Etwa 60 km von Hamburg entfernt und 15 km südwestlich von Itzehoe liegt in der Wilstermarsch am nördlichen Elbufer das beschauliche Dorf Brokdorf.
1972 hatte die Kraftwerk Union AG beschlossen, dort ein Atomkraftwerk zu bauen. Das fanden außerhalb der SPD, die damals noch eine Atomeinstiegspartei war, viele nicht besonders lustig und so formierte sich ein breiter Protest dagegen, der 1976 in die erste Großdemo mündete. Danach gab es einen unbefristeten Baustopp, weil die Entsorgung noch nicht geklärt war (und bis heute nicht ist).
This one picture is licensed under the Creative Commons Attribution 3.0 Germany license. (Author: C. Löser - "St. Nikolauskirche in Brokdorf von außerhalb des Elbdeichs gesehen")
Im Januar 1981 hob ein Gericht den Baustop auf und die nächste Großdemo wurde angemeldet. Die wurde verboten, das Verbot wurde wieder aufgehoben und, als die Demo schon lief, erneut verboten. Das hinderte aber etwa 100.000 Atomkraftgegner nicht daran, sich am Samstag, den 28.02.1981 in der Wilstermarsch zu versammeln.

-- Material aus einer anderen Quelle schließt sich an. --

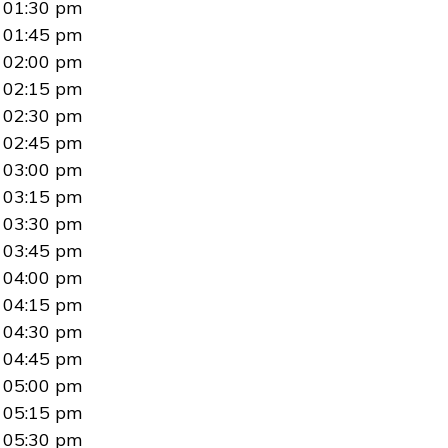
01:30 pm
01:45 pm
02:00 pm
02:15 pm
02:30 pm
02:45 pm
03:00 pm
03:15 pm
03:30 pm
03:45 pm
04:00 pm
04:15 pm
04:30 pm
04:45 pm
05:00 pm
05:15 pm
05:30 pm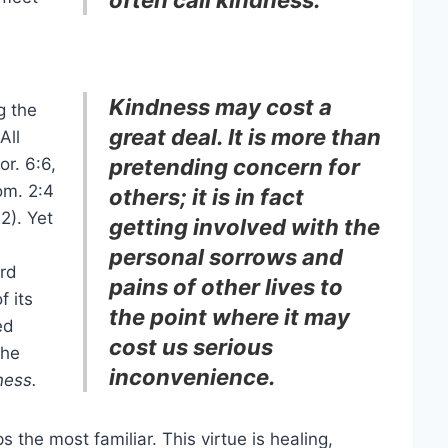
Kindness may cost a
g the
great deal. It is more than
All
or. 6:6,
pretending concern for
m. 2:4
others; it is in fact
2). Yet
getting involved with the
personal sorrows and
ord
pains of other lives to
f its
the point where it may
ed
cost us serious
the
inconvenience.
ness.
ps the most familiar. This virtue is healing,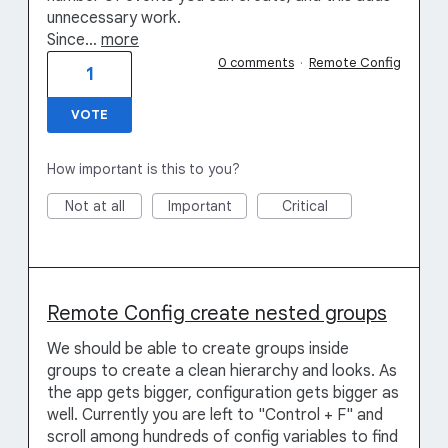
unnecessary work.
Since…
more
0 comments
·
Remote Config
1
VOTE
How important is this to you?
Not at all
Important
Critical
Remote Config create nested groups
We should be able to create groups inside
groups to create a clean hierarchy and looks. As
the app gets bigger, configuration gets bigger as
well. Currently you are left to "Control + F" and
scroll among hundreds of config variables to find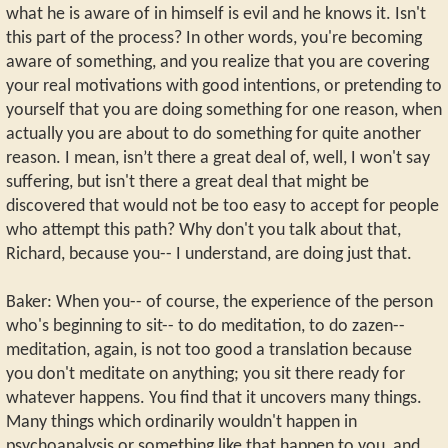
what he is aware of in himself is evil and he knows it. Isn't
this part of the process? In other words, you're becoming
aware of something, and you realize that you are covering
your real motivations with good intentions, or pretending to
yourself that you are doing something for one reason, when
actually you are about to do something for quite another
reason. I mean, isn’t there a great deal of, well, I won't say
suffering, but isn't there a great deal that might be
discovered that would not be too easy to accept for people
who attempt this path? Why don't you talk about that,
Richard, because you-- I understand, are doing just that.
Baker: When you-- of course, the experience of the person
who's beginning to sit-- to do meditation, to do zazen--
meditation, again, is not too good a translation because
you don't meditate on anything; you sit there ready for
whatever happens. You find that it uncovers many things.
Many things which ordinarily wouldn't happen in
psychoanalysis or something like that happen to you, and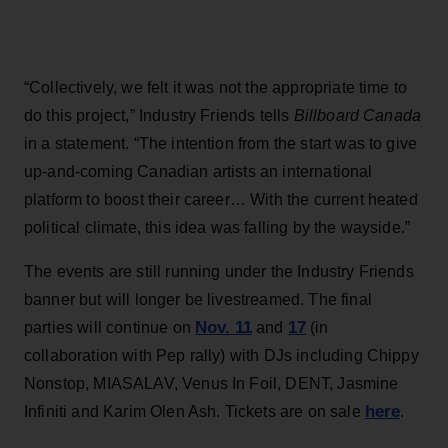
“Collectively, we felt it was not the appropriate time to
do this project,” Industry Friends tells
Billboard Canada
in a statement. “The intention from the start was to give
up-and-coming Canadian artists an international
platform to boost their career… With the current heated
political climate, this idea was falling by the wayside.”
The events are still running under the Industry Friends
banner but will longer be livestreamed. The final
Nov. 11
17
parties will continue on
and
(in
collaboration with Pep rally) with DJs including Chippy
Nonstop, MIASALAV, Venus In Foil, DENT, Jasmine
here
Infiniti and Karim Olen Ash. Tickets are on sale
.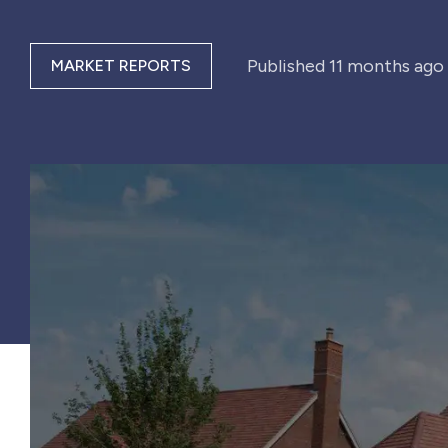
Published
11 months ago
MARKET REPORTS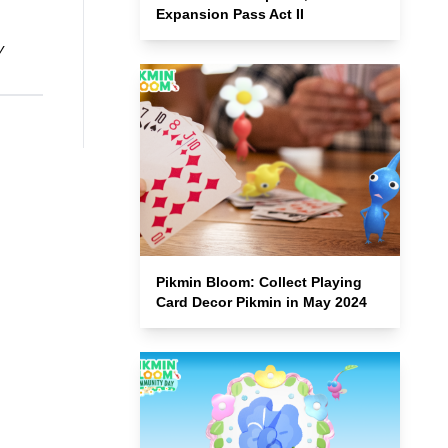
Expansion Pass Act II
y
Pikmin Bloom: Collect Playing
Card Decor Pikmin in May 2024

Die folgende Fotoshow zeigt nur unscharfe, zerkratzte und grobkörnige s/w Bilder. Wegen zu erwartender Auseinandersetzungen mit der Polizei hatte ich nur eine billige Minikamera für ein 16mm Format dabei. Sowohl die Abzüge als auch das Negativ sind zudem später leider sehr zerkratzt worden.
Diese Karte zeigt das Gebiet der Gemeinde Brokdorf im Kreis Steinburg, Schleswig-Holstein, Deutschland. This one picture is licensed under the Creative Commons Attribution-Share Alike 3.0 Unported license (Author: ClausG).

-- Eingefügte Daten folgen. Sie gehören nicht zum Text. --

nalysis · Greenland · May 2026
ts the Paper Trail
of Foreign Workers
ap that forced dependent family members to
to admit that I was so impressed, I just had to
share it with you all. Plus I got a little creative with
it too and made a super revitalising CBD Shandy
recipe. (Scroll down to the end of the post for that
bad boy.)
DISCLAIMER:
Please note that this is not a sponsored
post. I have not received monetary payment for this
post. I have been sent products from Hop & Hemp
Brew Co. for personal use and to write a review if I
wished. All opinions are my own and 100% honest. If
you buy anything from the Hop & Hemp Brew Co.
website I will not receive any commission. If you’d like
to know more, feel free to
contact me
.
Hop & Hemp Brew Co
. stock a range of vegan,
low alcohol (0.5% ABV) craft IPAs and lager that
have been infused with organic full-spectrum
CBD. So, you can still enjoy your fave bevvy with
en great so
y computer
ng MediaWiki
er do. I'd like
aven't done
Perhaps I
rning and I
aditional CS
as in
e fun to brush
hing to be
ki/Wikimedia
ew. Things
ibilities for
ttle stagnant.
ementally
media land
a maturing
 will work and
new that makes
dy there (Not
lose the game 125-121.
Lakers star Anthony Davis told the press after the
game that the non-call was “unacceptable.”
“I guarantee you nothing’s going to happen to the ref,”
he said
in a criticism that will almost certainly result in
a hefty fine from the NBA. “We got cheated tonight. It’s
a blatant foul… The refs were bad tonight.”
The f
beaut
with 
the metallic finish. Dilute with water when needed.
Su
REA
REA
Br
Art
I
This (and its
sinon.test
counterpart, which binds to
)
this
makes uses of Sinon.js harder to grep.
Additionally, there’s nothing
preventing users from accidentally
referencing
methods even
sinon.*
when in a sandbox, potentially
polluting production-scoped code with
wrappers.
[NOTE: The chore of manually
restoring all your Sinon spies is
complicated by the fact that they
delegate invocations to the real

Auch von Bremen aus haben sich in gecharterten Bussen und in Fahrgemeinschaften viele Demonstranten auf den Weg gemacht. In aller Frühe ging es los. Gefahren wurde im Konvoi, wobei "Späher" vorgeschickt wurden, um ggf. frühzeitig vor Polizeisperren warnen zu können. (Für die Nachgeborenen sei erwähnt, damals gab es noch keine Handys! Die Kommunikation war also ein bisschen komplizierter. Damals war aber gerade der CB-Funk in, so dass einiges darüber lief. Innerhalb des Konvois folgte man dann einfach dem Leithammel bzw. gab Nachrichten von Wagen zu Wagen weiter (weil sowie alle paar Meter Stau war)). Tatsächlich hatte die Polizei die A 1 gesperrt, so dass der Konvoi auf die Bundesstraße ausgewichen ist und über Buxtehude zum Elbtunnel gelangte (mit Stau im Tunnel). Der Rest der Strecke war dann frei.
Wegen des erwarteten Ansturms der Demonstranten hatte die Staatsmacht 10.000 Polizisten aufgeboten, das war das bis dahin größte Polizeiaufgebot in der Geschichte der Bundesrepublik.

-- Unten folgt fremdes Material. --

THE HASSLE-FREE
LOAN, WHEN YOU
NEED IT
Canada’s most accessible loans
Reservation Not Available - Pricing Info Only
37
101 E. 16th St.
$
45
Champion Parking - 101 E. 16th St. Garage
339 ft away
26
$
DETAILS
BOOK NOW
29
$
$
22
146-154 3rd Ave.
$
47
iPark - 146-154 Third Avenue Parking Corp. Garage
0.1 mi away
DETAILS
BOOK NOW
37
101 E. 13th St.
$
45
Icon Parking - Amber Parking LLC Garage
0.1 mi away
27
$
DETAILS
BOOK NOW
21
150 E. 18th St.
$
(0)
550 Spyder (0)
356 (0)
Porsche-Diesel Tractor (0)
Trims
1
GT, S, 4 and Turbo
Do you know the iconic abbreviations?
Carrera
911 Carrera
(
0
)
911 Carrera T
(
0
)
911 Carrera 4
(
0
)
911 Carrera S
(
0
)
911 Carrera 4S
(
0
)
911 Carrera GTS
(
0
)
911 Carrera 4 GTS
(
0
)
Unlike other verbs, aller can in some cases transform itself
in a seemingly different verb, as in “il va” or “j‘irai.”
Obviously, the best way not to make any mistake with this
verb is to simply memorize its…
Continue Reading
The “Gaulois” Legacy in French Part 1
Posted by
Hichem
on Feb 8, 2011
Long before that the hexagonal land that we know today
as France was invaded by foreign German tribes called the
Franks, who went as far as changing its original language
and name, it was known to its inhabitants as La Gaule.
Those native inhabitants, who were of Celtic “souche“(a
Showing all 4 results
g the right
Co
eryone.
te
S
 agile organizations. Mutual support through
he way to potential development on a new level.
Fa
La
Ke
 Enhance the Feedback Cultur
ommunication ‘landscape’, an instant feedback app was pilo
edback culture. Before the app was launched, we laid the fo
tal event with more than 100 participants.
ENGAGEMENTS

Der 28. Februar 81 war ein Tag mit Minustemperaturen und einem heftigen eiskalten Ostwind, der gnadenlos über die Wilstermarsch pfiff. Die Vermummung der Demonstranten hatte also nichts mit dem Schutz vor der Staatsmacht, sondern hauptsächlich mit der Kälte zu tun.
Es gab verschiedene Anlaufpunkte, wo Bauern ihre Wiesen als Parkplätze zur Verfügung gestellt hatten.
Hier formierten sich dann die langen Demonstrationszüge, die über die Straßen und die Wege in der Wilstermarsch Richtung AKW-Bauzaun marschierten.
Die meisten Demonstranten blieben auf den Straßen und zwar nicht, weil die Polizei das Ausweichen auf die Wiesen verhinderte, sondern weil wir a) anfangs gar nicht gewußt hätten, wo es lang geht und weil b) die Wiesen zwar gefroren, aber wegen der vielen Gräben dennoch tückisch waren.
Es war schon beeindruckend, dass trotz eisiger Kälte sich Menschenmassen in langen Schlangen über die Strassen der Wilstermarsch Richtung AKW-Bauzaun bewegten.
Es ging vorbei an einsam gelegenen Gehöften. Ein Teil der Einwohnerschaft war beuruhigt wegen der Menschenmassen und der von den Medien prophezeiten "Ausschreitungen", ein anderer Teil bot den Demonstranten Hilfe in Form von heißem Tee, der Möglichkeit, Austreten zu können oder einfach nur als Zuspruch an.
Die Demonstrationszüge bewegten sich aus verschiedenen Richtungen auf den Bauzaun zu. Dieser war von der Polizei weiträumig abgesperrt worden, um eine Erstürmung des Geländes zu verhindern. Trotz der Kälte waren auch etliche Wasserwerfer aufgefahren worden. Weil die Demo aber ziemlich weit vom Baugelände entfernt begann, sahen wir davon zunächst nicht viel.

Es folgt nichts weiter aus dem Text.